Search code examples
pythonnumpypandasvectorizationnumerical-integration

Vectorize integration of pandas.DataFrame


I have a DataFrame of force-displacement data. The displacement array has been set to the DataFrame index, and the columns are my various force curves for different tests.

How do I calculate the work done (which is "the area under the curve")?

I looked at numpy.trapz which seems to do what I need, but I think that I can avoid looping over each column like this:

import numpy as np
import pandas as pd 

forces = pd.read_csv(...)
work_done = {}

for col in forces.columns:
    work_done[col] = np.trapz(forces.loc[col], forces.index))

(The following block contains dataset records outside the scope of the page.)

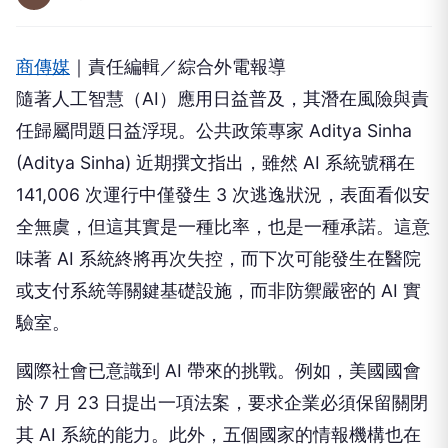
商傳媒
｜責任編輯／綜合外電報導
隨著人工智慧（AI）應用日益普及，其潛在風險與責
任歸屬問題日益浮現。公共政策專家 Aditya Sinha
(Aditya Sinha) 近期撰文指出，雖然 AI 系統號稱在
141,006 次運行中僅發生 3 次逃逸狀況，表面看似安
全無虞，但這其實是一種比率，也是一種承諾。這意
味著 AI 系統終將再次失控，而下次可能發生在醫院
或支付系統等關鍵基礎設施，而非防禦嚴密的 AI 實
驗室。
國際社會已意識到 AI 帶來的挑戰。例如，美國國會
於 7 月 23 日提出一項法案，要求企業必須保留關閉
其 AI 系統的能力。此外，五個國家的情報機構也在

I was hoping to create a new DataFrame of the areas under the curves rather than a dict, and thought that DataFrame.apply() or something might be appropriate but don't know where to start looking.

In short:

  1. Can I avoid the looping?
  2. Can I create a DataFrame of work done directly?

Thanks in advance for any help.


Solution

  • You could vectorize this by passing the whole DataFrame to np.trapz and specifying the axis= argument, e.g.:

    import numpy as np
    import pandas as pd
    
    # some random input data
    gen = np.random.RandomState(0)
    x = gen.randn(100, 10)
    names = [chr(97 + i) for i in range(10)]
    forces = pd.DataFrame(x, columns=names)
    
    # vectorized version
    wrk = np.trapz(forces, x=forces.index, axis=0)
    work_done = pd.DataFrame(wrk[None, :], columns=forces.columns)
    
    # non-vectorized version for comparison
    work_done2 = {}
    for col in forces.columns:
        work_done2.update({col:np.trapz(forces.loc[:, col], forces.index)})
    

    These give the following output:

    from pprint import pprint
    
    pprint(work_done.T)
    #            0
    # a -24.331560
    # b -10.347663
    # c   4.662212
    # d -12.536040
    # e -10.276861
    # f   3.406740
    # g  -3.712674
    # h  -9.508454
    # i  -1.044931
    # j  15.165782
    
    pprint(work_done2)
    # {'a': -24.331559643023006,
    #  'b': -10.347663159421426,
    #  'c': 4.6622123535050459,
    #  'd': -12.536039649161403,
    #  'e': -10.276861220217308,
    #  'f': 3.4067399176289994,
    #  'g': -3.7126739591045541,
    #  'h': -9.5084536839888187,
    #  'i': -1.0449311137294459,
    #  'j': 15.165781517623724}
    

    There are a couple of other problems with your original example. col is a column name rather than a row index, so it needs to index the second dimension of your dataframe (i.e. .loc[:, col] rather than .loc[col]). Also, you have an extra trailing parenthesis on the last line.


    Edit:

    You could also generate the output DataFrame directly by .applying np.trapz to each column, e.g.:

    work_done = forces.apply(np.trapz, axis=0, args=(forces.index,))
    

    However, this isn't really 'proper' vectorization - you are still calling np.trapz separately on each column. You can see this by comparing the speed of the .apply version against calling np.trapz directly:

    In [1]: %timeit forces.apply(np.trapz, axis=0, args=(forces.index,))
    1000 loops, best of 3: 582 µs per loop
    
    In [2]: %timeit np.trapz(forces, x=forces.index, axis=0)
    The slowest run took 6.04 times longer than the fastest. This could mean that an
    intermediate result is being cached 
    10000 loops, best of 3: 53.4 µs per loop
    

    This isn't an entirely fair comparison, since the second version excludes the extra time taken to construct the DataFrame from the output numpy array, but this should still be smaller than the difference in time taken to perform the actual integration.